Manuel Serrano, INRIA, France is the invited speaker for the Coordination conference.

Abstract

The diffuse Web is an alternative way of using the Web 2.0 infrastructure for building personal diffuse applications. Systems that let users tune the temperature of their house with a cell-phone, check that the shutters are closed with a PDA, or select the music to be played on a Hi-Fi system with a PC are examples of the targeted applications. Diffuse Web applications have similarities with Web 2.0 applications: i) they rely on fast bi-directional interactions between servers and clients, and ii) they make extensive use of non-cachable dynamic contents. On the other hand, diffuse applications have also an important difference with respect to traditional Web applications: they generally do not need to deal with a huge number of simultaneous users. That is, diffuse Web applications are built on top of standard technologies but they use it differently. Therefore they demand different optimizations and tunings. Hop (http://hop.inria.fr) is a platform designed for building and running diffuse Web applications. Its software development kit contains two compilers, one interpreter, and a bootstrapped Web server. That is, the Hop Web server is implemented in Hop. This paper shows that this implementation strategy allows Hop to dramatically outperform the popular mainstream Web servers for delivering dynamic contents. Contrary to most servers, Hop delivers static and dynamic contents at a comparable pace. The paper details the implementation of the Hop Web server.

Speaker

Manuel Serrano is a Senior Scientist at Inria Sophia-Antipolis. Involved with Lisp and Scheme since the early 90's he has worked on optimizing compilers for Scheme, and in 1994 he received his PhD. His thesis, titled "Toward a portable and efficient compilation of functional languages," describes a process that initially compiled Scheme to C code (bigloo). Maintaining and developing Bigloo has been an important part of Dr. Serrano's research activities. In 2000, and 2002, two new back-ends have been added to Bigloo: a first one for compiling to the JVM, a second one for compiling to the CLR. While a professor at the University of Nice in southern France, he developed Bee, which attempts to provide a richer development environment for Scheme by taking advantage of the language's advanced features. It also provides a symbolic debugger, a memory debugger, a performance profiler, a memory profiler, indexing facilities, and so on, and has been described in several research papers.

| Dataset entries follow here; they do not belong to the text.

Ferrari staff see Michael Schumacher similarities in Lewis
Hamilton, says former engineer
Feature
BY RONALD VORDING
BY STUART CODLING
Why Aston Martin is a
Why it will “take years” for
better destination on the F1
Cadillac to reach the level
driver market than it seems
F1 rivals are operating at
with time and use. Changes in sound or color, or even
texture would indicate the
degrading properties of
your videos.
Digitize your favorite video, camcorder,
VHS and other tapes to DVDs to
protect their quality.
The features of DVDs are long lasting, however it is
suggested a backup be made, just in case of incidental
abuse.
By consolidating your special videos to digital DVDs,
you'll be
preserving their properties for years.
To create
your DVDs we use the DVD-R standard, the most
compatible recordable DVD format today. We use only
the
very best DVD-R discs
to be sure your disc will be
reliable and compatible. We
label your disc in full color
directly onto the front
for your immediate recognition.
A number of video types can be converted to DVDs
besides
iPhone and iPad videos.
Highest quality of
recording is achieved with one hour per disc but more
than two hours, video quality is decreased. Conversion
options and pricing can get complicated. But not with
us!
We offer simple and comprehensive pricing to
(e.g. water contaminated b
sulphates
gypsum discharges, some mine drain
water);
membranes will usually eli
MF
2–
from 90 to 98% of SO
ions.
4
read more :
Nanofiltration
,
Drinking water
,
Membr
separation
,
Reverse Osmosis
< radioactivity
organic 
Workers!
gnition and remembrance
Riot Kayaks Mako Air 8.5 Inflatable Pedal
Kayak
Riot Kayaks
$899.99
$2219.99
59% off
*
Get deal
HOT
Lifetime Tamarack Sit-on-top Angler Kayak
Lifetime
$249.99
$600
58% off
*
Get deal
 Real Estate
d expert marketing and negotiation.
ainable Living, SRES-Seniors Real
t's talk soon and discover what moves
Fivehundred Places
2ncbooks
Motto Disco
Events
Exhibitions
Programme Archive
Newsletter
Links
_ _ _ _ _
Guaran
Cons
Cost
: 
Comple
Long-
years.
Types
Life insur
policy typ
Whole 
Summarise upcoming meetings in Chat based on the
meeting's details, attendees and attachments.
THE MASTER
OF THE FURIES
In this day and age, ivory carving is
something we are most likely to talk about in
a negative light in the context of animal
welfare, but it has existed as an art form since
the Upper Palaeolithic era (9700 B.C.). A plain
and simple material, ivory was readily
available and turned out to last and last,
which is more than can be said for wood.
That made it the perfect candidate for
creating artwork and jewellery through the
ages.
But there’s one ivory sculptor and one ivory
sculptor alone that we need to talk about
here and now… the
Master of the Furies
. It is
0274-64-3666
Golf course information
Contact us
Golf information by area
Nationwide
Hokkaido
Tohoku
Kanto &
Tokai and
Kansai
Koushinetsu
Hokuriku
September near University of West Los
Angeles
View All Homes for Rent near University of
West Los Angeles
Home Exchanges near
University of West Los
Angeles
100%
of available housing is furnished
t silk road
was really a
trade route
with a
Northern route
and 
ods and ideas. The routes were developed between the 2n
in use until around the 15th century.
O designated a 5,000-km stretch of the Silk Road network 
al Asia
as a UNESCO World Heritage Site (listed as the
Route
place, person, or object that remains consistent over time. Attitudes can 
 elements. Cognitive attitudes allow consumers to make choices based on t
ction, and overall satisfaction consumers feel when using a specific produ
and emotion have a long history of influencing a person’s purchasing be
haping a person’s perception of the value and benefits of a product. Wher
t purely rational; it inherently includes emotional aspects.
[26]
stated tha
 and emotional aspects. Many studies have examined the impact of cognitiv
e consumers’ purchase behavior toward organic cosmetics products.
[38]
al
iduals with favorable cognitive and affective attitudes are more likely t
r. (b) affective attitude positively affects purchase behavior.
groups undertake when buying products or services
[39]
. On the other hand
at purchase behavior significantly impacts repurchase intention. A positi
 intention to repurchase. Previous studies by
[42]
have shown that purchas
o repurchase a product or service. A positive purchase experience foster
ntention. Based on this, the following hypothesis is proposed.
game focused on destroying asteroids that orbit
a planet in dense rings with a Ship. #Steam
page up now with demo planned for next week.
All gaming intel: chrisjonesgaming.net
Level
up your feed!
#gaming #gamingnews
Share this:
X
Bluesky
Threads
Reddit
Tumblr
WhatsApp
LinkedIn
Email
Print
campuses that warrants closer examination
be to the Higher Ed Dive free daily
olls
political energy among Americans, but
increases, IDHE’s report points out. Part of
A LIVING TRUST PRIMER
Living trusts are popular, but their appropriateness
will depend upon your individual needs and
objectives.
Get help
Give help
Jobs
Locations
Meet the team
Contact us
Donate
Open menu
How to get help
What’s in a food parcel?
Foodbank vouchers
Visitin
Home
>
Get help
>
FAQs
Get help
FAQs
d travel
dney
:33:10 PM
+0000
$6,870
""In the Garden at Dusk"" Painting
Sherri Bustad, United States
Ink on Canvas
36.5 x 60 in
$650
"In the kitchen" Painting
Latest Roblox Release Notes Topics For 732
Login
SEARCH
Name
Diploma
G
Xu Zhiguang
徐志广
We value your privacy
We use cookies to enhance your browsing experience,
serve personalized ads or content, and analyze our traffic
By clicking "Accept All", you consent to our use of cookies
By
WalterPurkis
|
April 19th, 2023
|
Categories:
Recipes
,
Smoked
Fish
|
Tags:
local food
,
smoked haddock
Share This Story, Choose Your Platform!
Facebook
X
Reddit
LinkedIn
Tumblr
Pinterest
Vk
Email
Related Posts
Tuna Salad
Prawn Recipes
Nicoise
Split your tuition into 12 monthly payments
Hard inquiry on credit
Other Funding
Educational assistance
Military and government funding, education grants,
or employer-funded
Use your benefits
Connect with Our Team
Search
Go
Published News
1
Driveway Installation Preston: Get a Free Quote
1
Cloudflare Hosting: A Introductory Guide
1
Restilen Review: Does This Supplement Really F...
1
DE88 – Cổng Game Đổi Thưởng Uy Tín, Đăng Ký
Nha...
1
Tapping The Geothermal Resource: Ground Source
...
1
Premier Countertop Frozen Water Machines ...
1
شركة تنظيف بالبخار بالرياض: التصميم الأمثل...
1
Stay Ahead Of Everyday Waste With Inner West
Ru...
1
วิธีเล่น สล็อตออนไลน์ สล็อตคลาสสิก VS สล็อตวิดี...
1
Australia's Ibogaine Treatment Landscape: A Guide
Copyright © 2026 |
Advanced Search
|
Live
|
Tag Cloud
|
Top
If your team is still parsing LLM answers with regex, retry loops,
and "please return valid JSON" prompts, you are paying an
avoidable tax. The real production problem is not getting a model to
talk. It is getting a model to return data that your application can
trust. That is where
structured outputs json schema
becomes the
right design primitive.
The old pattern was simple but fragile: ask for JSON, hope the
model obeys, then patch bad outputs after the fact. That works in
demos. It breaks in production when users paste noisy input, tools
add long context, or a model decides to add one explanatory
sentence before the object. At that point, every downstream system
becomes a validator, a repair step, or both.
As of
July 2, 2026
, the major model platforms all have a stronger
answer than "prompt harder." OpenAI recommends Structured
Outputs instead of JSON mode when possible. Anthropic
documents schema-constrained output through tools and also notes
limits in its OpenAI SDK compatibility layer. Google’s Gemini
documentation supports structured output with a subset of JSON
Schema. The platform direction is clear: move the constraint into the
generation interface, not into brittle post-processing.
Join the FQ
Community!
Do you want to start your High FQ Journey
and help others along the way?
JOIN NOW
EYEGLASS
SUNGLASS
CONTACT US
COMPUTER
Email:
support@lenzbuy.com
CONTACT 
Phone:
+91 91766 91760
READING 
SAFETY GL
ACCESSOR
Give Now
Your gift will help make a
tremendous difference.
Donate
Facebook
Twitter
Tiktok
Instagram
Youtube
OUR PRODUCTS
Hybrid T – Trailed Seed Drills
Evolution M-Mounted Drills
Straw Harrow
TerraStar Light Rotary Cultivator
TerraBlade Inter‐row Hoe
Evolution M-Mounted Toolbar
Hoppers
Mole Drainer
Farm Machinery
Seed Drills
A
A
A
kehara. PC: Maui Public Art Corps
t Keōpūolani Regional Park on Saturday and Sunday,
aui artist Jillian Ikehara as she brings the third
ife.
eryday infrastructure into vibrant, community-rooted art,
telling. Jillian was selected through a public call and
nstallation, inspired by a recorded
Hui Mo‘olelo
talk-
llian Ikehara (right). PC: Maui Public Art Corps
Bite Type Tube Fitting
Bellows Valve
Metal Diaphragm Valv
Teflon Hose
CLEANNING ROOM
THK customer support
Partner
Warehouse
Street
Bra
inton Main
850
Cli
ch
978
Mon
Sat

Manuel Serrano joined Inria Sophia Antipolis in 2001. Since 2005, his research focuses on the development of diffuse applications for the Web 2.0, particularly with the creation of a new programming language 'Hop'. Hop is meant for programming applications such as ubiquitous multimedia systems, house automation systems, desktop replacements, etc. Its first version has been released in June 2006. Ever since, new versions have been released approximately every 6 months.